--- Recorded information Enclosed Below ---

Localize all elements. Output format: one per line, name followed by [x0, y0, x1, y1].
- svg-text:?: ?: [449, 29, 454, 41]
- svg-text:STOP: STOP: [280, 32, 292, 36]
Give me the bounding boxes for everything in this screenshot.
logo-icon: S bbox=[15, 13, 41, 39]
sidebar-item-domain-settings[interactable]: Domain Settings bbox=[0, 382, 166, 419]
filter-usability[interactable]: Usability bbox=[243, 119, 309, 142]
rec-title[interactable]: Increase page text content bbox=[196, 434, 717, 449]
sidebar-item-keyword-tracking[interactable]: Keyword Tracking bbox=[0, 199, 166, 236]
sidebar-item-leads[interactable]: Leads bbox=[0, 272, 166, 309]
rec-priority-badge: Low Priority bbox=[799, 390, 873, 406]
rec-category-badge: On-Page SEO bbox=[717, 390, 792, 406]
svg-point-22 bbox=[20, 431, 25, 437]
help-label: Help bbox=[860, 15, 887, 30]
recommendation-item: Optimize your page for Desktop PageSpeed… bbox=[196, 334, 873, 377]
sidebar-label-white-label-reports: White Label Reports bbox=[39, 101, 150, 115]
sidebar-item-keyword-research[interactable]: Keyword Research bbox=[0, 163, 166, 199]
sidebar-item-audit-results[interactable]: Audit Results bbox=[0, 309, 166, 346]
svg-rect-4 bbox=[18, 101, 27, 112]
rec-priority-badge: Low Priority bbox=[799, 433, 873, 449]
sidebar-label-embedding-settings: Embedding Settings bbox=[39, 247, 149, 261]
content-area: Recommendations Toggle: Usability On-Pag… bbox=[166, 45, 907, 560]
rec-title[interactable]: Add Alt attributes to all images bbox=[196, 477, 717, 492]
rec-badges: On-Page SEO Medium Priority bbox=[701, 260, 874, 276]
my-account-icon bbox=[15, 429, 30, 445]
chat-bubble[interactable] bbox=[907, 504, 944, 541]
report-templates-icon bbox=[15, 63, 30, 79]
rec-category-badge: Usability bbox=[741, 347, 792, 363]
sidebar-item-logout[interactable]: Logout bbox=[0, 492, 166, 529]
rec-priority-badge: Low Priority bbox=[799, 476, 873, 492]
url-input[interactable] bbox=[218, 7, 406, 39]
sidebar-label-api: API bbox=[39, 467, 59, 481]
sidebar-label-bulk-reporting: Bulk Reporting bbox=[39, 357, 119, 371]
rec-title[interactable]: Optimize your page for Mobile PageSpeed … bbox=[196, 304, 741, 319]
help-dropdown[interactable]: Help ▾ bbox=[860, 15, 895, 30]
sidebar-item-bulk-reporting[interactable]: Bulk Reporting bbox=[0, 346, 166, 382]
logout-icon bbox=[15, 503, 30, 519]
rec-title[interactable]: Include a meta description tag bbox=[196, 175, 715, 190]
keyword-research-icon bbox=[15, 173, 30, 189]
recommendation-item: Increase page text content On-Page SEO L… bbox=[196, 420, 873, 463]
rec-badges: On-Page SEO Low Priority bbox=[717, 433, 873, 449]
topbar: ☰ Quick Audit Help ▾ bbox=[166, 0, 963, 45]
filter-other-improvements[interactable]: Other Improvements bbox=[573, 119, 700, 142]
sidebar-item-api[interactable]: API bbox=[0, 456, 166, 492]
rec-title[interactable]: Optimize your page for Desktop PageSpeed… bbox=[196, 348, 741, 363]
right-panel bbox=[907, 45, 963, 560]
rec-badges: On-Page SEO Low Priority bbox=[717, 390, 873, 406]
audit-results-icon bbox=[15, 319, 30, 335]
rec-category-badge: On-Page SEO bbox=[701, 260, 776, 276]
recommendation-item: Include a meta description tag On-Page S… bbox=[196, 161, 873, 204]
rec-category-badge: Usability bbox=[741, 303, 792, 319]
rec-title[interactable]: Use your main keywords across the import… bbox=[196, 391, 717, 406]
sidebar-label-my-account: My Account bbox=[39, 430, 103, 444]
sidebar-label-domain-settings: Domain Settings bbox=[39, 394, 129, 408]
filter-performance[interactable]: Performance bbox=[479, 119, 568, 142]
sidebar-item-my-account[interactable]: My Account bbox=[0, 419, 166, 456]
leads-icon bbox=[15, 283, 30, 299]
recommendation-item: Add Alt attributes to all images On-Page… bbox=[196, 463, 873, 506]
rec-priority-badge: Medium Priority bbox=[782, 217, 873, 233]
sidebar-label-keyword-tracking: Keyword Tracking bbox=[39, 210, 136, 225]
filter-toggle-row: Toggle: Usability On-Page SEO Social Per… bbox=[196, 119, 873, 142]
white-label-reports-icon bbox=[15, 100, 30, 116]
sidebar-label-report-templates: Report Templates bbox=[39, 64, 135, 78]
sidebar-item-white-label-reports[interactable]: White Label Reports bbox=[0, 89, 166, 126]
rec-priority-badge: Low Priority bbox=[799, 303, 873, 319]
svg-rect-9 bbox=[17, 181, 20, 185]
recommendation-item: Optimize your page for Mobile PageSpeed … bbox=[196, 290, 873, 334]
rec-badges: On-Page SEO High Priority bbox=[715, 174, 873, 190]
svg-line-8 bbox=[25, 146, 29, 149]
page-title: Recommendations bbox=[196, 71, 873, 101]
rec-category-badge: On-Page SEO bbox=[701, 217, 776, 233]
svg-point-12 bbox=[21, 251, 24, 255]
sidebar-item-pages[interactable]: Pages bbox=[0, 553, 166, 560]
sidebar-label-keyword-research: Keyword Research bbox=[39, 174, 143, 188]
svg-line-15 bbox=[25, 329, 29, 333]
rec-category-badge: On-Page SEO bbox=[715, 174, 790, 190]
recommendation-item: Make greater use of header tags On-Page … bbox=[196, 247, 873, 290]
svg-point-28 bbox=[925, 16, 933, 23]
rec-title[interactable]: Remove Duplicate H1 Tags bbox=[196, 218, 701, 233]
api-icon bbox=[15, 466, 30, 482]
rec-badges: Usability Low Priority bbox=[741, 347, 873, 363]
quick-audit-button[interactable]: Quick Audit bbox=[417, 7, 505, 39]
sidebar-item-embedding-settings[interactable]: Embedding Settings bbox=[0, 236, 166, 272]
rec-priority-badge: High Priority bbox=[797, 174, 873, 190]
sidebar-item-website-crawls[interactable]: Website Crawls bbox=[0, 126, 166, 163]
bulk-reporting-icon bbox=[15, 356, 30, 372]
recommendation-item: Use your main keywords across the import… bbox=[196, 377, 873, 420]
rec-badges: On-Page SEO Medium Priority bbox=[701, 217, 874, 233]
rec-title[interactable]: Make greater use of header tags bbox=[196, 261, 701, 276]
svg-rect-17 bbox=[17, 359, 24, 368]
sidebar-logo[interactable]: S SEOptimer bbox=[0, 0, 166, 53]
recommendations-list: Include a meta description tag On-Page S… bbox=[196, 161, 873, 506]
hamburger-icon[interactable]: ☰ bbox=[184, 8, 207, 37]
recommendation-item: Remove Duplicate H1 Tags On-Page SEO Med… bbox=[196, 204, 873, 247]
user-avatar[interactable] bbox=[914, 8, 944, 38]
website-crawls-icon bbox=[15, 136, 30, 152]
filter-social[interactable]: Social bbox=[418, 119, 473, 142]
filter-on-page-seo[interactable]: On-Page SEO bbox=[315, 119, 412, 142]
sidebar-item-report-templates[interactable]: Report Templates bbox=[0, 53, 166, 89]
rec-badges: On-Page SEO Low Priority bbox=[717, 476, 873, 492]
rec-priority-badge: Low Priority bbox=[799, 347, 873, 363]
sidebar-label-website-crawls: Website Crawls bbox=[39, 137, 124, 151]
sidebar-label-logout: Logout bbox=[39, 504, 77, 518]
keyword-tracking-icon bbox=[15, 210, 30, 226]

--- End of Enclosed Recorded information ---

◆ Task description: Without changing anything, repeat the whole listing.

◆ Your solution:
Localize all elements. Output format: one per line, name followed by [x0, y0, x1, y1].
- svg-text:?: ?: [449, 29, 454, 41]
- svg-text:STOP: STOP: [280, 32, 292, 36]
Give me the bounding boxes for everything in this screenshot.
logo-icon: S bbox=[15, 13, 41, 39]
sidebar-item-domain-settings[interactable]: Domain Settings bbox=[0, 382, 166, 419]
filter-usability[interactable]: Usability bbox=[243, 119, 309, 142]
rec-title[interactable]: Increase page text content bbox=[196, 434, 717, 449]
sidebar-item-keyword-tracking[interactable]: Keyword Tracking bbox=[0, 199, 166, 236]
sidebar-item-leads[interactable]: Leads bbox=[0, 272, 166, 309]
rec-priority-badge: Low Priority bbox=[799, 390, 873, 406]
rec-category-badge: On-Page SEO bbox=[717, 390, 792, 406]
svg-point-22 bbox=[20, 431, 25, 437]
help-label: Help bbox=[860, 15, 887, 30]
recommendation-item: Optimize your page for Desktop PageSpeed… bbox=[196, 334, 873, 377]
sidebar-label-white-label-reports: White Label Reports bbox=[39, 101, 150, 115]
sidebar-item-keyword-research[interactable]: Keyword Research bbox=[0, 163, 166, 199]
sidebar-item-audit-results[interactable]: Audit Results bbox=[0, 309, 166, 346]
svg-rect-4 bbox=[18, 101, 27, 112]
rec-priority-badge: Low Priority bbox=[799, 433, 873, 449]
sidebar-label-embedding-settings: Embedding Settings bbox=[39, 247, 149, 261]
content-area: Recommendations Toggle: Usability On-Pag… bbox=[166, 45, 907, 560]
rec-title[interactable]: Add Alt attributes to all images bbox=[196, 477, 717, 492]
rec-badges: On-Page SEO Medium Priority bbox=[701, 260, 874, 276]
my-account-icon bbox=[15, 429, 30, 445]
chat-bubble[interactable] bbox=[907, 504, 944, 541]
report-templates-icon bbox=[15, 63, 30, 79]
rec-category-badge: Usability bbox=[741, 347, 792, 363]
sidebar-item-logout[interactable]: Logout bbox=[0, 492, 166, 529]
rec-priority-badge: Low Priority bbox=[799, 476, 873, 492]
url-input[interactable] bbox=[218, 7, 406, 39]
sidebar-label-api: API bbox=[39, 467, 59, 481]
sidebar-label-bulk-reporting: Bulk Reporting bbox=[39, 357, 119, 371]
rec-title[interactable]: Optimize your page for Mobile PageSpeed … bbox=[196, 304, 741, 319]
help-dropdown[interactable]: Help ▾ bbox=[860, 15, 895, 30]
sidebar-item-bulk-reporting[interactable]: Bulk Reporting bbox=[0, 346, 166, 382]
logout-icon bbox=[15, 503, 30, 519]
rec-title[interactable]: Include a meta description tag bbox=[196, 175, 715, 190]
keyword-research-icon bbox=[15, 173, 30, 189]
recommendation-item: Increase page text content On-Page SEO L… bbox=[196, 420, 873, 463]
rec-badges: On-Page SEO Low Priority bbox=[717, 433, 873, 449]
topbar: ☰ Quick Audit Help ▾ bbox=[166, 0, 963, 45]
filter-other-improvements[interactable]: Other Improvements bbox=[573, 119, 700, 142]
sidebar-item-api[interactable]: API bbox=[0, 456, 166, 492]
rec-title[interactable]: Optimize your page for Desktop PageSpeed… bbox=[196, 348, 741, 363]
right-panel bbox=[907, 45, 963, 560]
rec-badges: On-Page SEO Low Priority bbox=[717, 390, 873, 406]
audit-results-icon bbox=[15, 319, 30, 335]
rec-category-badge: On-Page SEO bbox=[701, 260, 776, 276]
recommendation-item: Include a meta description tag On-Page S… bbox=[196, 161, 873, 204]
rec-category-badge: Usability bbox=[741, 303, 792, 319]
rec-title[interactable]: Use your main keywords across the import… bbox=[196, 391, 717, 406]
sidebar-label-my-account: My Account bbox=[39, 430, 103, 444]
sidebar-label-domain-settings: Domain Settings bbox=[39, 394, 129, 408]
filter-performance[interactable]: Performance bbox=[479, 119, 568, 142]
sidebar-item-my-account[interactable]: My Account bbox=[0, 419, 166, 456]
leads-icon bbox=[15, 283, 30, 299]
recommendation-item: Add Alt attributes to all images On-Page… bbox=[196, 463, 873, 506]
rec-priority-badge: Medium Priority bbox=[782, 217, 873, 233]
sidebar-label-keyword-tracking: Keyword Tracking bbox=[39, 210, 136, 225]
filter-toggle-row: Toggle: Usability On-Page SEO Social Per… bbox=[196, 119, 873, 142]
white-label-reports-icon bbox=[15, 100, 30, 116]
sidebar-label-report-templates: Report Templates bbox=[39, 64, 135, 78]
sidebar-item-white-label-reports[interactable]: White Label Reports bbox=[0, 89, 166, 126]
rec-priority-badge: Low Priority bbox=[799, 303, 873, 319]
svg-rect-9 bbox=[17, 181, 20, 185]
recommendation-item: Optimize your page for Mobile PageSpeed … bbox=[196, 290, 873, 334]
rec-badges: On-Page SEO High Priority bbox=[715, 174, 873, 190]
svg-line-8 bbox=[25, 146, 29, 149]
page-title: Recommendations bbox=[196, 71, 873, 101]
rec-category-badge: On-Page SEO bbox=[701, 217, 776, 233]
svg-point-12 bbox=[21, 251, 24, 255]
sidebar-item-pages[interactable]: Pages bbox=[0, 553, 166, 560]
sidebar-label-keyword-research: Keyword Research bbox=[39, 174, 143, 188]
svg-line-15 bbox=[25, 329, 29, 333]
rec-category-badge: On-Page SEO bbox=[715, 174, 790, 190]
recommendation-item: Make greater use of header tags On-Page … bbox=[196, 247, 873, 290]
svg-point-28 bbox=[925, 16, 933, 23]
rec-title[interactable]: Remove Duplicate H1 Tags bbox=[196, 218, 701, 233]
api-icon bbox=[15, 466, 30, 482]
rec-badges: Usability Low Priority bbox=[741, 347, 873, 363]
quick-audit-button[interactable]: Quick Audit bbox=[417, 7, 505, 39]
sidebar-item-embedding-settings[interactable]: Embedding Settings bbox=[0, 236, 166, 272]
rec-priority-badge: High Priority bbox=[797, 174, 873, 190]
sidebar-item-website-crawls[interactable]: Website Crawls bbox=[0, 126, 166, 163]
bulk-reporting-icon bbox=[15, 356, 30, 372]
recommendation-item: Use your main keywords across the import… bbox=[196, 377, 873, 420]
rec-badges: On-Page SEO Medium Priority bbox=[701, 217, 874, 233]
rec-title[interactable]: Make greater use of header tags bbox=[196, 261, 701, 276]
svg-rect-17 bbox=[17, 359, 24, 368]
sidebar-logo[interactable]: S SEOptimer bbox=[0, 0, 166, 53]
recommendations-list: Include a meta description tag On-Page S… bbox=[196, 161, 873, 506]
hamburger-icon[interactable]: ☰ bbox=[184, 8, 207, 37]
recommendation-item: Remove Duplicate H1 Tags On-Page SEO Med… bbox=[196, 204, 873, 247]
user-avatar[interactable] bbox=[914, 8, 944, 38]
website-crawls-icon bbox=[15, 136, 30, 152]
filter-social[interactable]: Social bbox=[418, 119, 473, 142]
filter-on-page-seo[interactable]: On-Page SEO bbox=[315, 119, 412, 142]
sidebar-item-report-templates[interactable]: Report Templates bbox=[0, 53, 166, 89]
rec-badges: On-Page SEO Low Priority bbox=[717, 476, 873, 492]
rec-priority-badge: Low Priority bbox=[799, 347, 873, 363]
sidebar-label-website-crawls: Website Crawls bbox=[39, 137, 124, 151]
sidebar-label-logout: Logout bbox=[39, 504, 77, 518]
keyword-tracking-icon bbox=[15, 210, 30, 226]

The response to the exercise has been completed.